2. Description of the Related Art Conventional acrylic blankets are excellent in heat retention, but their moisture retention is inferior to those using natural fibers such as wool, cotton, rayon and silk. Therefore, in order to improve the heat retention and moisture absorption, a water-absorbing surfactant is provided, and other fibers having moisture absorption are blended or cross-woven. Also, at the stage of producing raw cotton, kneading of a moisture absorbing material such as silk is performed.

[0003] However, the application of a surfactant often lacks washing durability, and the method of mixing with other fibers also complicates dyeing and the like, and in the production of a silk-processed acrylic blanket and the like, the efficiency is reduced and the cost is high. There is a drawback that leads to conversion. In addition, the kneading method during the production of raw cotton also involves many technical problems, and it is extremely difficult to obtain the desired quality.

[0004]

In view of such circumstances, the inventors have made intensive studies to improve the problems of the prior art, and as a result, low-molecular weight silk fibroin was replaced with a nonionic or anionic softener. By processing it into a porous acrylic blanket in combination, it is possible to easily and stably apply low molecular weight silk fibroin to the acrylic blanket, to have excellent texture, excellent washing durability, and excellent sweat absorption and moisture retention. Heading, the present invention has been completed, the purpose of which is excellent in texture, excellent in washing durability,
Another object of the present invention is to provide an acrylic blanket excellent in sweat absorption and moisture retention and expected to provide skin care, and a method for producing the same.

[0005]

To achieve the above object, the present invention has the following arrangement.
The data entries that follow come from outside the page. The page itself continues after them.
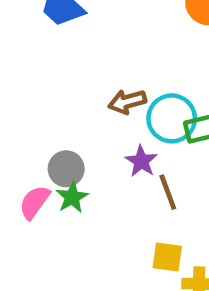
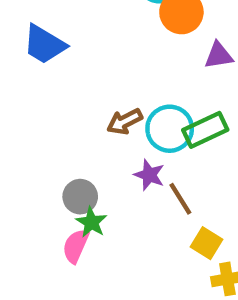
pink semicircle: (34, 202) -> (76, 246), moved
yellow square: (167, 257) -> (206, 243), moved, turned 36

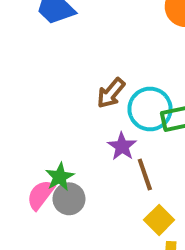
brown arrow: (125, 122) -> (111, 93), turned -36
gray circle: (80, 197) -> (69, 199), moved

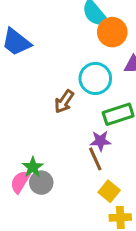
cyan circle: (150, 109) -> (95, 78), moved
purple star: (122, 146) -> (100, 141), moved, turned -30

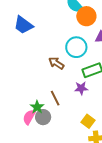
brown arrow: (64, 102) -> (56, 63), turned 91
brown line: (95, 159) -> (55, 98), moved

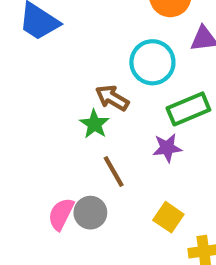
green star: (37, 107) -> (94, 124), moved
yellow square: (88, 121) -> (168, 217), moved

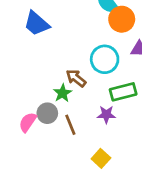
gray circle: (90, 213) -> (47, 113), moved
pink semicircle: (61, 214) -> (28, 122), moved

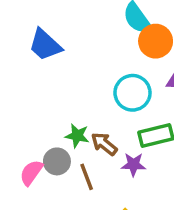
brown arrow: (76, 78) -> (104, 144), moved
green star: (63, 93) -> (77, 136), turned -30

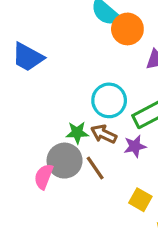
cyan circle: (132, 93) -> (109, 100), moved
gray circle: (57, 161) -> (65, 161), size x1.4

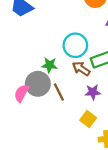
brown arrow: (104, 134) -> (81, 69), moved
purple star: (135, 146) -> (93, 92), moved

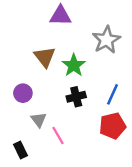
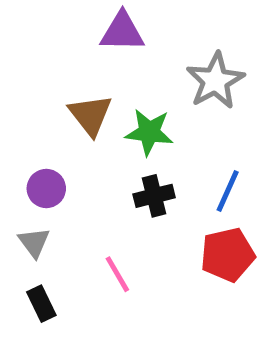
green star: (74, 65) -> (149, 132), turned -30
gray triangle: (39, 120) -> (34, 242), moved

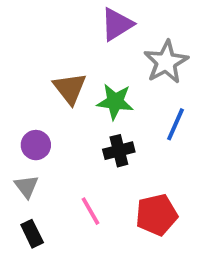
purple triangle: (122, 32) -> (117, 24), moved, turned -33
blue line: (228, 191) -> (175, 124), moved
red pentagon: (228, 255) -> (157, 215), moved

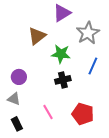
brown triangle: (70, 88) -> (37, 36), moved, turned 30
gray triangle: (26, 187) -> (14, 99), turned -32
red pentagon: (157, 215) -> (83, 114), turned 30

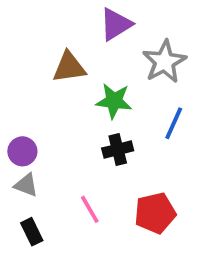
brown triangle: (37, 36) -> (69, 67), turned 30
purple circle: (19, 77) -> (22, 151), moved
red pentagon: (83, 114) -> (155, 213), turned -30

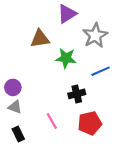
blue line: (174, 123) -> (101, 71), turned 42
black cross: (118, 149) -> (77, 94), moved

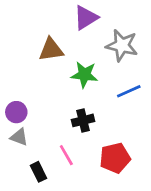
gray star: (95, 35) -> (122, 45), turned -30
black cross: (77, 94) -> (83, 120), moved
black rectangle: (18, 134) -> (39, 172), moved

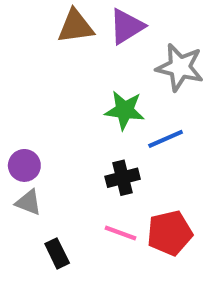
brown triangle: (51, 50) -> (75, 26), moved
blue line: (129, 91) -> (166, 139), moved
pink line: (66, 155) -> (121, 233), moved, turned -40

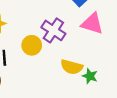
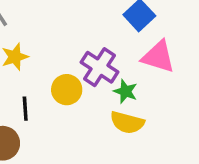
green star: (90, 76) -> (125, 91), moved

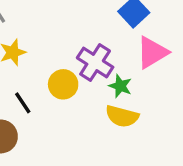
pink triangle: (158, 57) -> (152, 52), turned -48
black line: (25, 109) -> (23, 103), turned -30

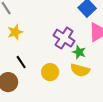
yellow circle: (63, 84) -> (50, 72), moved

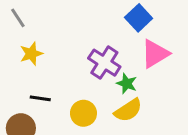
black line: (21, 62) -> (40, 98), turned -48
yellow semicircle: (80, 70) -> (128, 110), turned -48

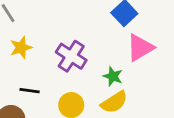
purple cross: (104, 63) -> (71, 56), moved

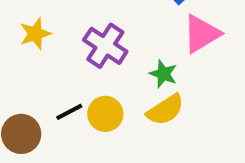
black line: (30, 91) -> (69, 112), moved, turned -36

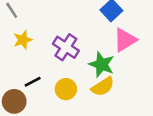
green star: (163, 74) -> (102, 64), size x1.5
black line: (69, 112) -> (33, 82), moved

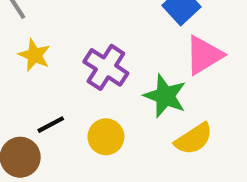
yellow star: (23, 40) -> (34, 55), turned -30
yellow semicircle: (103, 87) -> (194, 139), moved

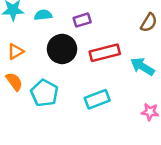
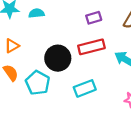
purple rectangle: (82, 20) -> (94, 18), moved
black circle: (62, 49) -> (58, 58), moved

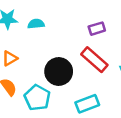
red rectangle: (91, 47) -> (94, 60), turned 55

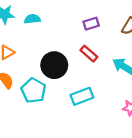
red rectangle: (94, 60) -> (89, 54), size x0.7

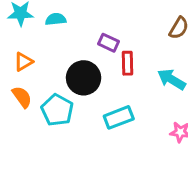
purple rectangle: (91, 24) -> (108, 43), moved, turned 42
red rectangle: (89, 54) -> (128, 63), turned 48

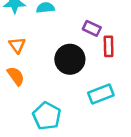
orange triangle: (23, 62) -> (17, 45), turned -36
cyan pentagon: (57, 110) -> (47, 116), moved

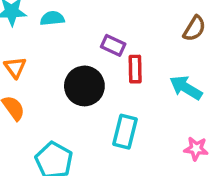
cyan rectangle: (101, 94) -> (125, 132), turned -55

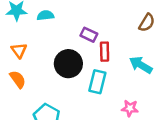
cyan rectangle: (125, 132) -> (97, 82), moved
pink star: (196, 149) -> (130, 108), moved

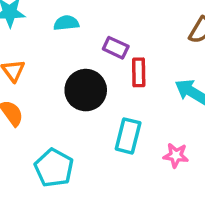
cyan semicircle: (45, 15) -> (66, 23), moved
cyan rectangle: (97, 82) -> (128, 136), moved

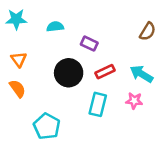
red rectangle: (139, 72) -> (105, 72), moved, turned 66
pink star: (176, 155) -> (134, 101), moved

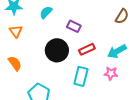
cyan semicircle: (55, 27) -> (46, 12), turned -40
orange triangle: (19, 59) -> (16, 31), moved
cyan arrow: (142, 74) -> (117, 51), turned -60

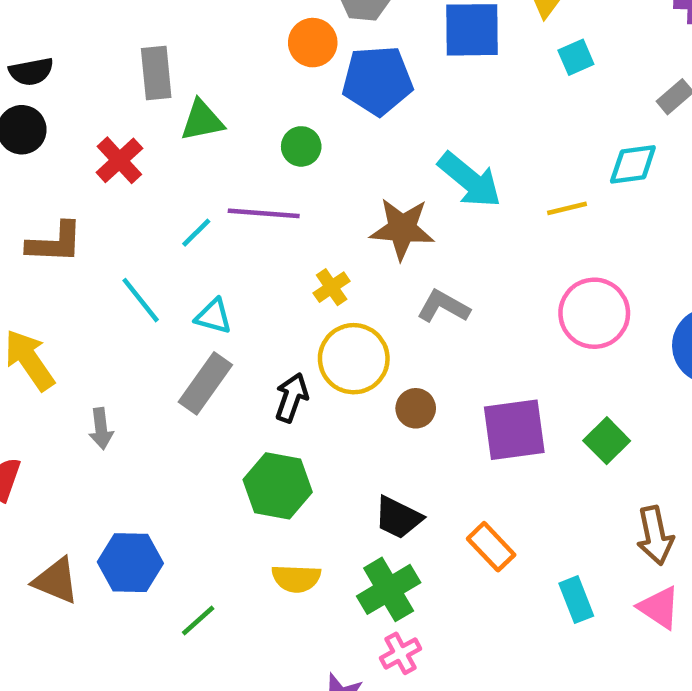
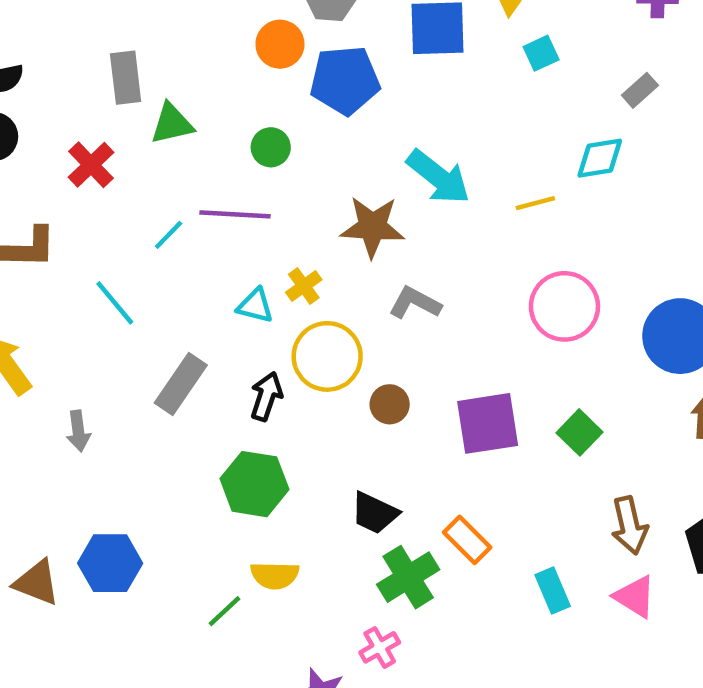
cyan triangle: (213, 316) -> (255, 306), moved
green cross: (389, 589) -> (408, 577), moved
green line: (198, 620) -> (224, 611), moved

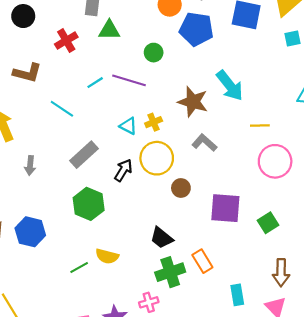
yellow line: (535, 203) -> (260, 126), moved
cyan line: (115, 303) -> (62, 109), turned -30
green hexagon: (254, 484) -> (89, 204), moved

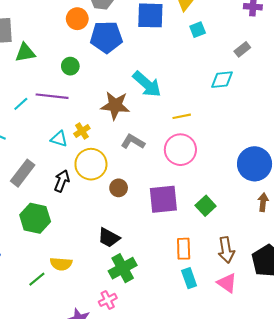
pink circle: (275, 161) -> (180, 150), moved
orange rectangle: (202, 261) -> (184, 249), moved, turned 40

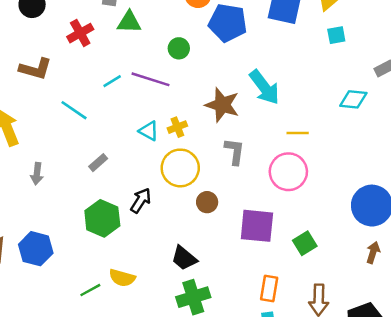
gray L-shape: (133, 142) -> (235, 151), turned 55
gray rectangle: (23, 173) -> (98, 163), size x0.6
black arrow: (62, 181) -> (141, 200), moved

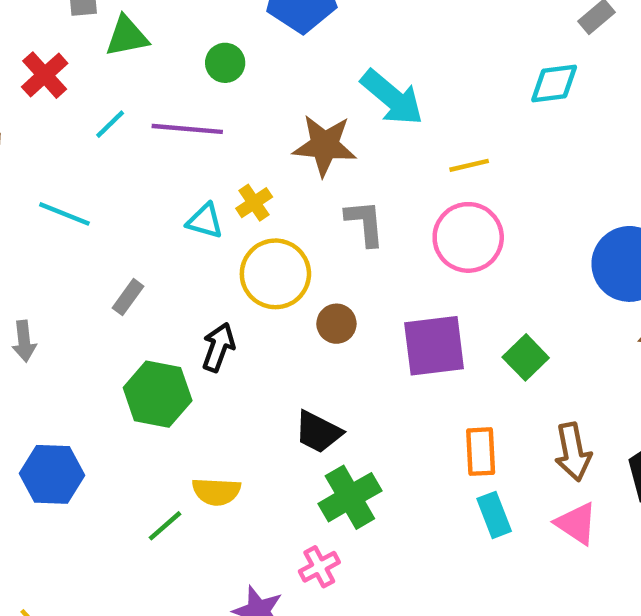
cyan line: (112, 81) -> (110, 124), moved

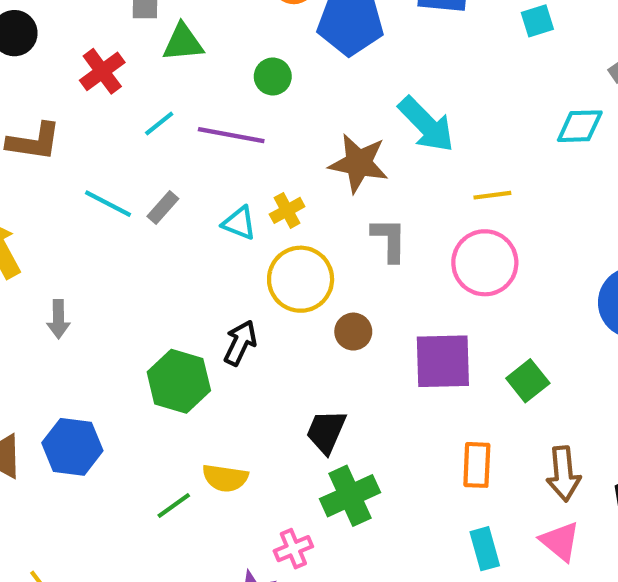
gray rectangle: (128, 297) -> (163, 207), moved
black trapezoid: (318, 432) -> (326, 432), turned 81
cyan rectangle: (494, 515) -> (485, 549), moved
pink cross: (319, 567) -> (293, 549), moved

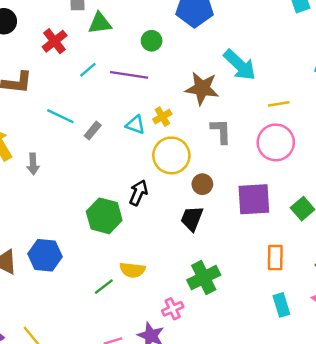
gray rectangle: (163, 207) -> (93, 130), moved
gray arrow: (58, 319) -> (33, 164), moved
black trapezoid: (326, 432) -> (192, 219), moved

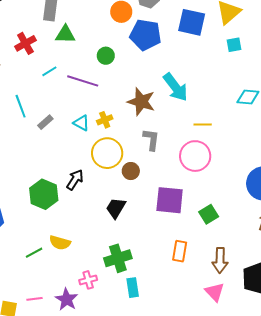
cyan line: (60, 116) -> (21, 106), turned 35
brown circle: (202, 184) -> (131, 171), moved
cyan rectangle: (281, 305) -> (133, 288), moved

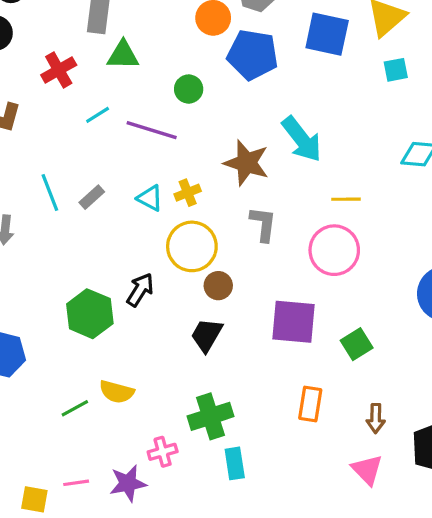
cyan line: (21, 106) -> (50, 193), moved
brown circle: (131, 171) -> (218, 286), moved
brown arrow: (220, 260) -> (376, 418), size x0.7
purple star: (67, 299) -> (128, 483), turned 30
That is, the first invention is to process a porous acrylic blanket by using low molecular weight silk fibroin having a molecular weight of 5,000 to 50,000 in combination with a softener selected from the group of nonionic or anionic softeners. The second aspect of the present invention is a silk-processed acrylic blanket characterized by having a molecular weight of 5,000 to 5
A gist of the present invention is a method for producing a silk-processed acrylic blanket, which comprises applying a low-molecular-weight silk fibroin in the range of 000 in combination with a softening agent to a porous acrylic blanket and drying.

[0006]

DETAILED DESCRIPTION OF THE PREFERRED EMBODIMENTS The configuration of the present invention will be described below in detail.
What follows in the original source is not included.